What Does Half of the Fortune 100 do when their Proprietary Software Dies?

by Mark on October 30, 2009

KANAToday I saw a note that once high flier KANA was being sold for $49 million in cash to a private equity firm. Not because they have any real assets but because they have a $400 million operating loss. The company is essentially a publicly traded shell that might be used to roll a profitable or growing company who wants to go public into. This has many advantages I suppose for the shareholders of the new company but what about the customers?

Under the marquis with the big liquidation announcement is a link that states:  Half of Fortune 100 companies rely on Kana including Dell, Intel and AT&T yet after the Tuesday sale of the company it seems to me that they are out of luck.

The reason Kana struck a chord with me is because when I was the Director of Technical Support at MindSpring back in the 1990s —we acquired a company in Seattle called SpryNet. They were an early Kana customer. I remember hearing how great the software was and how much promise it had. As we consolidated we went with another vendor, Right Now Technologies, one reason was if I recall correctly, was because it ran on Linux (It’s been so long — in internet years— I can’t recall all the details).

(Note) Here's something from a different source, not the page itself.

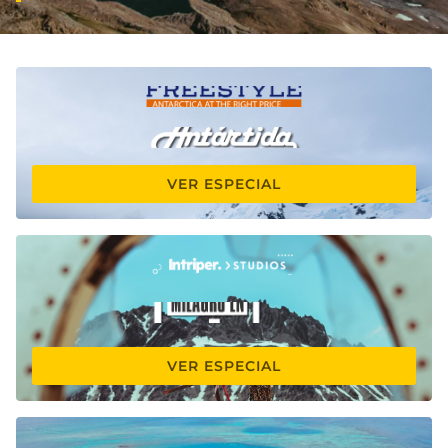
VER ESPECIAL
VER ESPECIAL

According to the 451 Group’s Brenon Daly the software company has been dying a slow death for years:

“Exactly three years ago, we bluntly wrote that there was no reason for Kana Software (KANA.OB) to be a public company, at least in its current form. Kana’s performance in the intervening 1,000 days since we published that report did nothing to change our view. If anything, as the red ink continued to gush at Kana, we became even more convinced of the need for a sale of the customer support software vendor. The sale finally happened Tuesday, with Accel-KKR agreeing to pay $49m in cash for most of Kana.”

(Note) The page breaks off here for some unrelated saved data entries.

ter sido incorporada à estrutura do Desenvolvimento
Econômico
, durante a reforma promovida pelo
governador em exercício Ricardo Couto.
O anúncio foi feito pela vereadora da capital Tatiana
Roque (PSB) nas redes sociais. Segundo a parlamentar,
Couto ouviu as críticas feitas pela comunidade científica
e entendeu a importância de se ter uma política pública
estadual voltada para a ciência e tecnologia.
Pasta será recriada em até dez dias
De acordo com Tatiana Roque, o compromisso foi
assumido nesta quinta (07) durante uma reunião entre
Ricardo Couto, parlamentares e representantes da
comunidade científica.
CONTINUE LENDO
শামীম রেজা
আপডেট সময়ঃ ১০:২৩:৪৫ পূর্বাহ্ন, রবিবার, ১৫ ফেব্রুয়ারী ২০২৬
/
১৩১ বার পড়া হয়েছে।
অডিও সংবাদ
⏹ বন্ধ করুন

The reason I bring it up is because if the software was open source the companies that use open source would likely have some outs. In this case proprietary KANA according to some reports the CRM vendor went through billions in investment and other losses since being founded in 1996. As a open source business person my colleagues and I spend a lot of time talking about how open source is not risky and I am sure that this cautionary tale will make it into more than one of our counter-objection files. This is a great example of how proprietary software can be risky.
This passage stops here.